63-year-old Roy Larry Lee of St. Petersburg is one of the first.

"He called us, crying. I thought something was wrong but it was tears of joy, he was happy, so everybody was crying," said Kashia T., whose last name was withheld by request. "He's happy, I'm happy, our family is happy, we just happy," she said, adding that she's also thankful."God is good," she said.

Kashia was 11-years-old when her father was arrested for his role in America's crack cocaine epidemic.  

"'Wonder Man' (Robert Lee, Roy's brother), and the Lee family introduced crack cocaine to St. Pete and the west coast," retired St. Petersburg police detective Mike Celona recounted. "They started back in the mid-80's, '83-'84."  

Robert and Roy Lee were caught in the first wave of federal drug trafficking and racketeering indictments in 1989. Their operation was taken over by another relative, Ronald "Romeo" Mathis, until another sweep in late 1991. "It was a $300,000 a week cocaine operation...that was a lot of money, a lot of dope," Celona said.  

The Lee/Mathis organization also controlled a sizable geographic area of St. Petersburg.  "They ruled by fear...there were shootings and beatings and stuff occurring in the street," Celona said.  
    
Pastor Wayne Thompson, a lifelong resident of St. Petersburg, confirms that. "Elderly people had to stay in homes, working people had to guard themselves in terms of how they moved in and out of their homes," he said.
 
In addition to the violence, crack cocaine usage was doing great damage, Thompson said. "It was cheap, it was moving fast through the community," he said.

Addictions and "crack babies" became new, unfunded challenges. "It's just all of that was happening so fast, so quick, and it just seemed like there was no stemming the tide of its presence," the pastor said.

Yet, even as local and federal authorities cracked down on crack cocaine, Thompson said the penalties might have been too harsh. "We thought in many instances that some of the sentences didn't necessarily match the deed that was done," Thompson told FOX 13 News. "It was also racial because it was here and [law enforcement] contained it in the southside, but not let it move up to the northside."

None of that was part of Kashia's pre-teen world.

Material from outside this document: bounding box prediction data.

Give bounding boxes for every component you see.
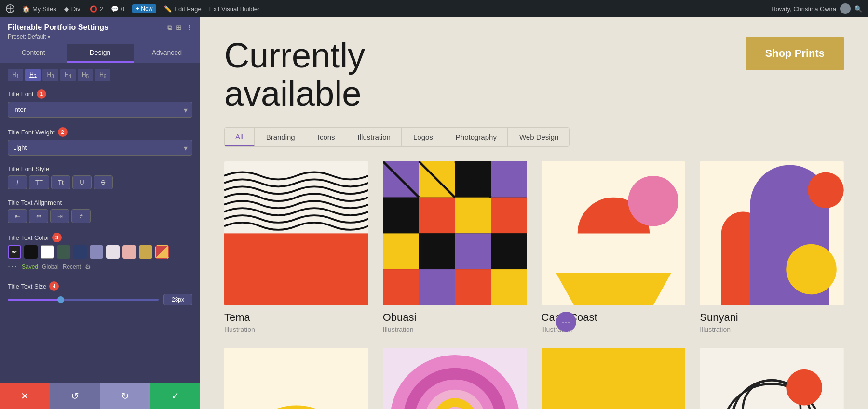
cancel-button[interactable]: ✕ <box>0 383 50 409</box>
svg-rect-7 <box>491 161 527 198</box>
panel-title-icons: ⧉ ⊞ ⋮ <box>167 24 192 32</box>
color-dark-green[interactable] <box>57 245 70 259</box>
portfolio-name-tema: Tema <box>224 311 368 324</box>
title-font-weight-badge: 2 <box>58 127 68 137</box>
color-salmon[interactable] <box>122 245 136 259</box>
portfolio-item-obuasi[interactable]: Obuasi Illustration <box>383 161 527 333</box>
align-center-btn[interactable]: ⇔ <box>29 209 48 223</box>
color-dark-blue[interactable] <box>73 245 87 259</box>
svg-rect-14 <box>455 234 491 270</box>
align-right-btn[interactable]: ⇥ <box>50 209 69 223</box>
filter-all[interactable]: All <box>225 128 255 146</box>
svg-rect-9 <box>419 198 455 234</box>
tab-content[interactable]: Content <box>0 44 67 63</box>
filter-web-design[interactable]: Web Design <box>509 128 569 146</box>
slider-value[interactable]: 28px <box>163 294 192 305</box>
preset-arrow[interactable]: ▾ <box>48 34 50 40</box>
pencil-icon: ✏️ <box>164 5 172 13</box>
new-button[interactable]: + New <box>132 4 156 13</box>
title-font-style-setting: Title Font Style I TT Tt U S <box>8 165 192 189</box>
user-avatar[interactable] <box>840 3 851 14</box>
color-medium-purple[interactable] <box>90 245 103 259</box>
uppercase-btn[interactable]: TT <box>29 175 49 189</box>
search-icon[interactable]: 🔍 <box>854 5 862 13</box>
color-swatches: ✒ <box>8 245 192 259</box>
svg-rect-37 <box>542 348 686 409</box>
color-recent-tag[interactable]: Recent <box>63 264 81 270</box>
heading-h1[interactable]: H1 <box>8 69 23 81</box>
edit-page-button[interactable]: ✏️ Edit Page <box>164 5 201 13</box>
filter-logos[interactable]: Logos <box>403 128 444 146</box>
heading-h3[interactable]: H3 <box>42 69 58 81</box>
title-text-align-setting: Title Text Alignment ⇤ ⇔ ⇥ ≠ <box>8 199 192 223</box>
heading-h2[interactable]: H2 <box>25 69 41 81</box>
undo-button[interactable]: ↺ <box>50 383 100 409</box>
divi-menu[interactable]: ◆ Divi <box>64 5 82 13</box>
portfolio-item-sunyani[interactable]: Sunyani Illustration <box>700 161 844 333</box>
title-font-select[interactable]: Inter <box>8 102 192 118</box>
save-button[interactable]: ✓ <box>150 383 200 409</box>
my-sites-menu[interactable]: 🏠 My Sites <box>22 5 56 13</box>
capitalize-btn[interactable]: Tt <box>51 175 70 189</box>
tab-design[interactable]: Design <box>67 44 133 63</box>
portfolio-thumb-cape-coast <box>542 161 686 305</box>
preset-label: Preset: Default ▾ <box>8 33 192 40</box>
wp-logo[interactable] <box>6 4 14 13</box>
exit-builder-button[interactable]: Exit Visual Builder <box>209 5 260 13</box>
underline-btn[interactable]: U <box>72 175 92 189</box>
title-font-badge: 1 <box>37 89 46 99</box>
color-more-dots[interactable]: ··· <box>8 262 18 272</box>
slider-thumb[interactable] <box>57 296 64 303</box>
filter-branding[interactable]: Branding <box>256 128 306 146</box>
align-justify-btn[interactable]: ≠ <box>71 209 91 223</box>
heading-h6[interactable]: H6 <box>95 69 110 81</box>
heading-h5[interactable]: H5 <box>78 69 93 81</box>
floating-dots-button[interactable]: ··· <box>556 312 576 332</box>
slider-row: 28px <box>8 294 192 305</box>
title-font-setting: Title Font 1 Inter <box>8 89 192 118</box>
comment-menu[interactable]: 💬 0 <box>111 5 124 13</box>
portfolio-item-art5[interactable] <box>224 348 368 409</box>
title-font-style-label: Title Font Style <box>8 165 192 172</box>
shop-prints-button[interactable]: Shop Prints <box>746 37 844 70</box>
comments-count[interactable]: ⭕ 2 <box>90 5 103 13</box>
eyedropper-btn[interactable]: ✒ <box>8 245 21 259</box>
portfolio-item-cape-coast[interactable]: Cape Coast Illustration <box>542 161 686 333</box>
title-font-label: Title Font 1 <box>8 89 192 99</box>
redo-button[interactable]: ↻ <box>100 383 150 409</box>
svg-point-26 <box>787 244 837 295</box>
copy-icon[interactable]: ⧉ <box>167 24 172 32</box>
slider-fill <box>8 299 61 301</box>
color-saved-tag[interactable]: Saved <box>22 264 38 270</box>
portfolio-thumb-obuasi <box>383 161 527 305</box>
color-gear-icon[interactable]: ⚙ <box>85 263 91 271</box>
italic-btn[interactable]: I <box>8 175 27 189</box>
color-gold[interactable] <box>139 245 152 259</box>
more-icon[interactable]: ⋮ <box>186 24 192 32</box>
heading-h4[interactable]: H4 <box>60 69 76 81</box>
color-mixed[interactable] <box>155 245 169 259</box>
svg-rect-12 <box>383 234 419 270</box>
color-global-tag[interactable]: Global <box>42 264 59 270</box>
portfolio-item-art8[interactable] <box>700 348 844 409</box>
filter-icons[interactable]: Icons <box>307 128 346 146</box>
portfolio-item-tema[interactable]: Tema Illustration <box>224 161 368 333</box>
color-light-pink[interactable] <box>106 245 120 259</box>
svg-rect-38 <box>700 348 844 409</box>
main-layout: Filterable Portfolio Settings ⧉ ⊞ ⋮ Pres… <box>0 17 868 409</box>
panel-tabs: Content Design Advanced <box>0 44 200 63</box>
grid-icon[interactable]: ⊞ <box>176 24 182 32</box>
color-black[interactable] <box>24 245 38 259</box>
title-font-weight-label: Title Font Weight 2 <box>8 127 192 137</box>
filter-illustration[interactable]: Illustration <box>347 128 402 146</box>
title-font-weight-select[interactable]: Light <box>8 140 192 156</box>
comment-icon: 💬 <box>111 5 119 13</box>
filter-photography[interactable]: Photography <box>445 128 508 146</box>
strikethrough-btn[interactable]: S <box>94 175 113 189</box>
slider-track[interactable] <box>8 299 159 301</box>
portfolio-item-art7[interactable] <box>542 348 686 409</box>
tab-advanced[interactable]: Advanced <box>134 44 200 63</box>
color-white[interactable] <box>41 245 54 259</box>
align-left-btn[interactable]: ⇤ <box>8 209 27 223</box>
portfolio-item-art6[interactable] <box>383 348 527 409</box>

She had a loving mother and father and five siblings.  

"I remember him helping me with homework, taking us to the park, taking us swimming," she said. "He was a father to us in the home. Whatever he done out in the street, when he came home, it was father."  

She shared photographs her father paid to have made in prison, and noted other small expenses made as an incarcerate. "He's been the best father he can be in the situation that he is in," Kashia said. "Never missed a birthday, Mother's Day now that I have kids, Christmas."  

Lee's parents and siblings have passed away over the past quarter of a century, but his wife, five children and a lot of grandchildren and great grandchildren await his release in November. "He said he's going to give back to the community, he's done with the crime, the crime is done, it's over," Kashia said.

Retired lawman Celona hopes that's true. "That's what you hope for. I think that's part of what the prison system's supposed to be for," he said. Pastor Thompson's view encompasses the president's vision of hundreds, possibly thousands, of commuted prison sentences. "How are they going to be accepted?  What about their getting jobs? What about them being to survive in a culture that has certainly changed at a very rapid rate while they were incarcerated?" he wonders.